What to work on:
The result should be all the records, exact and complete, without a single picture.

Task material:
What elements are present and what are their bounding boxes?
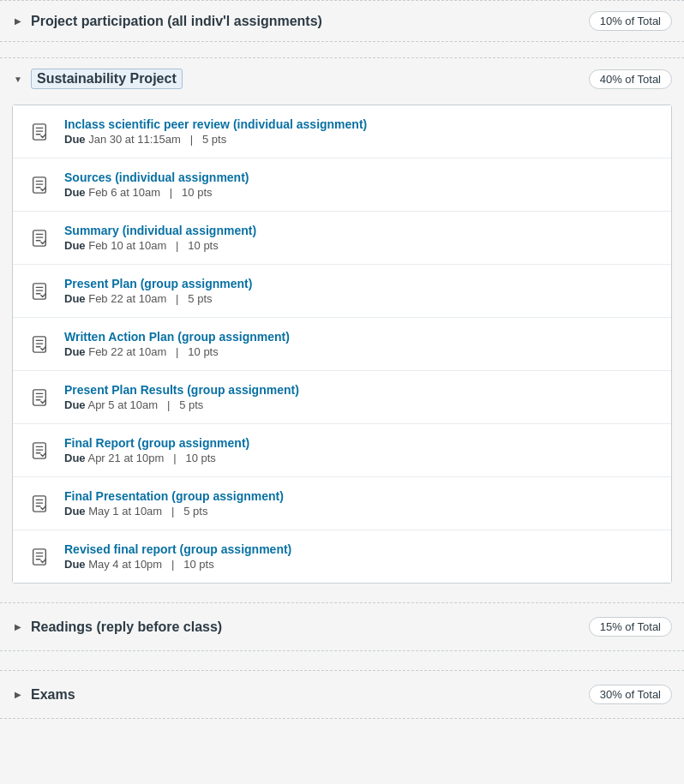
badge-exams: 30% of Total	[589, 685, 672, 704]
assignment-name[interactable]: Summary (individual assignment)	[64, 224, 657, 237]
svg-rect-32	[33, 548, 46, 564]
section-title-project-participation: Project participation (all indiv'l assig…	[31, 14, 322, 29]
assignment-name[interactable]: Revised final report (group assignment)	[64, 542, 657, 556]
assignment-name[interactable]: Written Action Plan (group assignment)	[64, 330, 657, 344]
table-row: Written Action Plan (group assignment) D…	[13, 318, 671, 371]
assignment-name[interactable]: Final Presentation (group assignment)	[64, 489, 657, 503]
assignment-meta: Due Jan 30 at 11:15am | 5 pts	[64, 133, 657, 146]
toggle-project-participation[interactable]: ▶	[12, 15, 24, 27]
section-title-sustainability-project: Sustainability Project	[31, 69, 183, 89]
assignment-meta: Due Feb 6 at 10am | 10 pts	[64, 186, 657, 199]
assignment-name[interactable]: Present Plan Results (group assignment)	[64, 383, 657, 397]
assignment-icon	[27, 225, 52, 251]
assignment-meta: Due May 4 at 10pm | 10 pts	[64, 558, 657, 571]
assignment-name[interactable]: Final Report (group assignment)	[64, 436, 657, 450]
assignment-icon	[27, 544, 52, 570]
section-sustainability-project: ▼ Sustainability Project 40% of Total In…	[0, 57, 684, 584]
badge-project-participation: 10% of Total	[589, 11, 672, 31]
table-row: Inclass scientific peer review (individu…	[13, 105, 671, 159]
svg-rect-4	[33, 177, 46, 192]
assignment-meta: Due Apr 21 at 10pm | 10 pts	[64, 452, 657, 464]
badge-readings: 15% of Total	[589, 617, 672, 637]
assignment-meta: Due Apr 5 at 10am | 5 pts	[64, 398, 657, 411]
svg-rect-12	[33, 283, 46, 298]
assignment-meta: Due Feb 22 at 10am | 10 pts	[64, 345, 657, 358]
assignments-list-sustainability: Inclass scientific peer review (individu…	[12, 105, 672, 584]
assignment-icon	[27, 438, 52, 464]
table-row: Summary (individual assignment) Due Feb …	[13, 212, 671, 265]
toggle-sustainability-project[interactable]: ▼	[12, 73, 24, 85]
table-row: Present Plan Results (group assignment) …	[13, 371, 671, 424]
section-title-readings: Readings (reply before class)	[31, 619, 222, 635]
assignment-name[interactable]: Sources (individual assignment)	[64, 171, 657, 184]
svg-rect-24	[33, 442, 46, 458]
table-row: Present Plan (group assignment) Due Feb …	[13, 265, 671, 318]
assignment-icon	[27, 491, 52, 517]
table-row: Sources (individual assignment) Due Feb …	[13, 159, 671, 212]
assignment-name[interactable]: Present Plan (group assignment)	[64, 277, 657, 290]
section-readings: ▶ Readings (reply before class) 15% of T…	[0, 602, 684, 651]
section-exams: ▶ Exams 30% of Total	[0, 670, 684, 719]
assignment-icon	[27, 172, 52, 198]
table-row: Final Presentation (group assignment) Du…	[13, 477, 671, 530]
badge-sustainability-project: 40% of Total	[589, 69, 672, 89]
section-title-exams: Exams	[31, 687, 75, 703]
assignment-meta: Due May 1 at 10am | 5 pts	[64, 505, 657, 518]
assignment-meta: Due Feb 10 at 10am | 10 pts	[64, 239, 657, 252]
assignment-meta: Due Feb 22 at 10am | 5 pts	[64, 292, 657, 305]
svg-rect-0	[33, 123, 46, 139]
table-row: Final Report (group assignment) Due Apr …	[13, 424, 671, 477]
toggle-exams[interactable]: ▶	[12, 689, 24, 701]
assignment-icon	[27, 278, 52, 304]
table-row: Revised final report (group assignment) …	[13, 530, 671, 583]
svg-rect-20	[33, 389, 46, 404]
assignment-icon	[27, 385, 52, 410]
svg-rect-16	[33, 336, 46, 351]
assignment-name[interactable]: Inclass scientific peer review (individu…	[64, 117, 657, 131]
section-project-participation: ▶ Project participation (all indiv'l ass…	[0, 0, 684, 42]
assignment-icon	[27, 119, 52, 145]
toggle-readings[interactable]: ▶	[12, 621, 24, 633]
svg-rect-8	[33, 230, 46, 245]
svg-rect-28	[33, 495, 46, 511]
assignment-icon	[27, 332, 52, 357]
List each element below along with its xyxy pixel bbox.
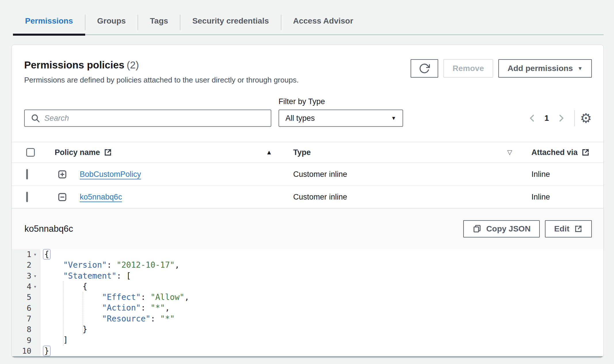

Exercise output:
What elements are present and what are their bounding boxes?
badge-exams: 30% of Total	[589, 685, 672, 704]
assignment-name[interactable]: Summary (individual assignment)	[64, 224, 657, 237]
svg-rect-32	[33, 548, 46, 564]
section-title-project-participation: Project participation (all indiv'l assig…	[31, 14, 322, 29]
assignment-name[interactable]: Revised final report (group assignment)	[64, 542, 657, 556]
assignment-name[interactable]: Written Action Plan (group assignment)	[64, 330, 657, 344]
table-row: Written Action Plan (group assignment) D…	[13, 318, 671, 371]
assignment-name[interactable]: Final Presentation (group assignment)	[64, 489, 657, 503]
assignment-meta: Due Jan 30 at 11:15am | 5 pts	[64, 133, 657, 146]
toggle-project-participation[interactable]: ▶	[12, 15, 24, 27]
section-title-sustainability-project: Sustainability Project	[31, 69, 183, 89]
assignment-meta: Due Feb 6 at 10am | 10 pts	[64, 186, 657, 199]
assignment-name[interactable]: Present Plan Results (group assignment)	[64, 383, 657, 397]
assignment-icon	[27, 225, 52, 251]
assignment-meta: Due May 4 at 10pm | 10 pts	[64, 558, 657, 571]
assignment-name[interactable]: Final Report (group assignment)	[64, 436, 657, 450]
assignment-icon	[27, 544, 52, 570]
section-sustainability-project: ▼ Sustainability Project 40% of Total In…	[0, 57, 684, 584]
badge-project-participation: 10% of Total	[589, 11, 672, 31]
table-row: Inclass scientific peer review (individu…	[13, 105, 671, 159]
svg-rect-4	[33, 177, 46, 192]
assignment-meta: Due Apr 21 at 10pm | 10 pts	[64, 452, 657, 464]
badge-readings: 15% of Total	[589, 617, 672, 637]
assignment-meta: Due Apr 5 at 10am | 5 pts	[64, 398, 657, 411]
svg-rect-12	[33, 283, 46, 298]
assignment-meta: Due Feb 22 at 10am | 10 pts	[64, 345, 657, 358]
assignments-list-sustainability: Inclass scientific peer review (individu…	[12, 105, 672, 584]
assignment-icon	[27, 438, 52, 464]
table-row: Summary (individual assignment) Due Feb …	[13, 212, 671, 265]
toggle-sustainability-project[interactable]: ▼	[12, 73, 24, 85]
table-row: Present Plan Results (group assignment) …	[13, 371, 671, 424]
section-title-readings: Readings (reply before class)	[31, 619, 222, 635]
assignment-name[interactable]: Sources (individual assignment)	[64, 171, 657, 184]
svg-rect-24	[33, 442, 46, 458]
table-row: Present Plan (group assignment) Due Feb …	[13, 265, 671, 318]
assignment-icon	[27, 491, 52, 517]
table-row: Sources (individual assignment) Due Feb …	[13, 159, 671, 212]
assignment-name[interactable]: Present Plan (group assignment)	[64, 277, 657, 290]
section-readings: ▶ Readings (reply before class) 15% of T…	[0, 602, 684, 651]
section-exams: ▶ Exams 30% of Total	[0, 670, 684, 719]
assignment-icon	[27, 172, 52, 198]
table-row: Final Presentation (group assignment) Du…	[13, 477, 671, 530]
badge-sustainability-project: 40% of Total	[589, 69, 672, 89]
section-title-exams: Exams	[31, 687, 75, 703]
assignment-meta: Due May 1 at 10am | 5 pts	[64, 505, 657, 518]
assignment-meta: Due Feb 10 at 10am | 10 pts	[64, 239, 657, 252]
assignment-meta: Due Feb 22 at 10am | 5 pts	[64, 292, 657, 305]
svg-rect-0	[33, 123, 46, 139]
table-row: Final Report (group assignment) Due Apr …	[13, 424, 671, 477]
toggle-exams[interactable]: ▶	[12, 689, 24, 701]
assignment-icon	[27, 278, 52, 304]
table-row: Revised final report (group assignment) …	[13, 530, 671, 583]
svg-rect-20	[33, 389, 46, 404]
assignment-icon	[27, 385, 52, 410]
svg-rect-16	[33, 336, 46, 351]
assignment-name[interactable]: Inclass scientific peer review (individu…	[64, 117, 657, 131]
section-project-participation: ▶ Project participation (all indiv'l ass…	[0, 0, 684, 42]
assignment-icon	[27, 119, 52, 145]
toggle-readings[interactable]: ▶	[12, 621, 24, 633]
svg-rect-8	[33, 230, 46, 245]
svg-rect-28	[33, 495, 46, 511]
assignment-icon	[27, 332, 52, 357]
List each element below along with its xyxy pixel bbox.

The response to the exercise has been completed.